The appellant psychologist faced some professional disciplinary matters when she was the subject of nine complaints. She and College counsel reached an agreed statement of facts where she accepted the charges as framed and addressed remedies, by way of certain undertakings concerning conduct of her future practice. This joint submission was made to the Discipline Committee of the College which, in its written decision, rejected the joint submission and substituted its own order for the terms recommended by counsel. The appellant psychologist was found guilty of professional misconduct for failing to comply with the College’s Code of Ethics and was issued a reprimand. The Discipline Committee issued an order as to the appellant’s future practice, refusing to accept the undertaking. The appellant appealed the decision to the College’s Council, which upheld the decision. Council determined that the agreed statement of facts amounted to an admission of a breach of the Code of Ethics and a guilty plea. As a result, the Discipline Committee was correct in finding the appellant guilty on that basis and imposing a reprimand. As well, Council decided the Committee was correct in rejecting the joint submission as being unfit or contrary to public policy. The appellant appealed the Council’s decision pursuant to s.37 of the Psychologist Act. As well, she sought a judicial review.
The Court allowed the appeal in part. The standard of review was reasonableness as the primary matters related to the Tribunal’s interpretation of its own enabling legislation where deference is required. The Court rejected the appellant’s argument that she could not be found guilty of regulatory breaches in the absence of an express plea of guilty. Her admission as to the facts behind the charges were tantamount to guilty pleas. A plain reading of the complaints made it really apparent they could constitute ethics code breaches. The Council’s decision to uphold the findings of guilty pleas was also well within the range of reasonable decisions.
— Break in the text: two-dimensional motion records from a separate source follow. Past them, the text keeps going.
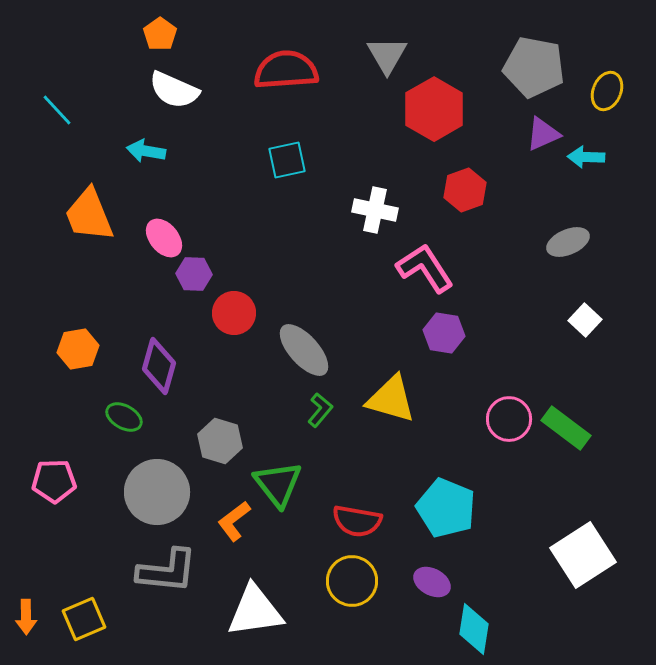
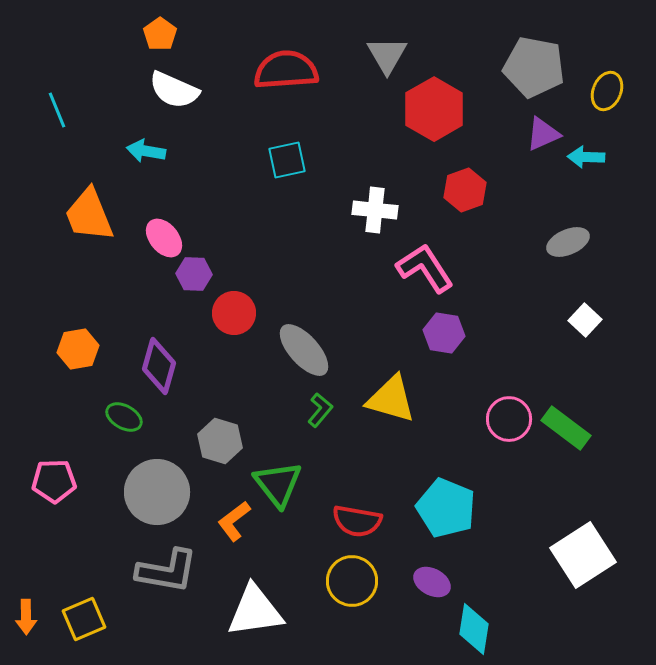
cyan line at (57, 110): rotated 21 degrees clockwise
white cross at (375, 210): rotated 6 degrees counterclockwise
gray L-shape at (167, 571): rotated 4 degrees clockwise
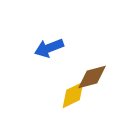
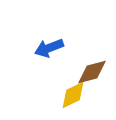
brown diamond: moved 5 px up
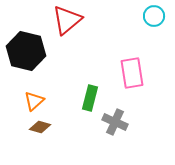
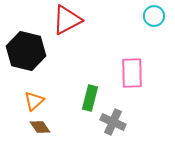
red triangle: rotated 12 degrees clockwise
pink rectangle: rotated 8 degrees clockwise
gray cross: moved 2 px left
brown diamond: rotated 40 degrees clockwise
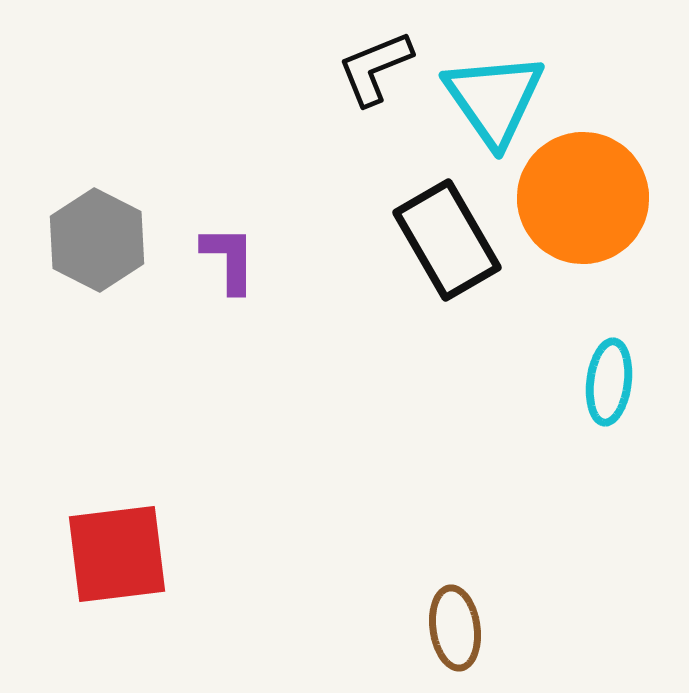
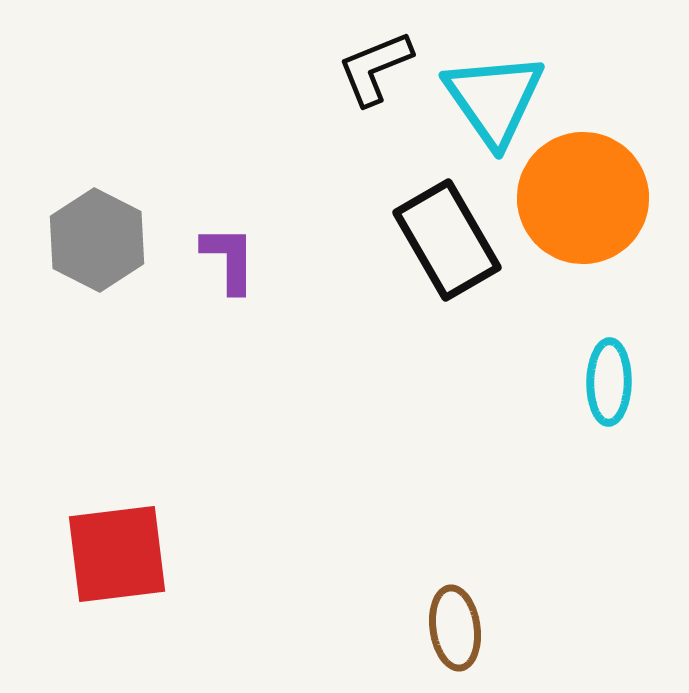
cyan ellipse: rotated 6 degrees counterclockwise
However, the Discipline Committee and Council erred in misapprehending a requirement for consequences in every case. The necessity of requiring a reprimand in every case where there was a breach of professional standards was not a clear result of a reasonable application of s.32 of the Psychologist Act. As Well, the Discipline Committee ought to have recalled counsel and given them an opportunity to address the Discipline Committee’s concerns about the joint submission. Both on the merits and procedurally, the Discipline Committee’s process and outcome were unreasonable. As a result, the reprimand was struck from the disposition.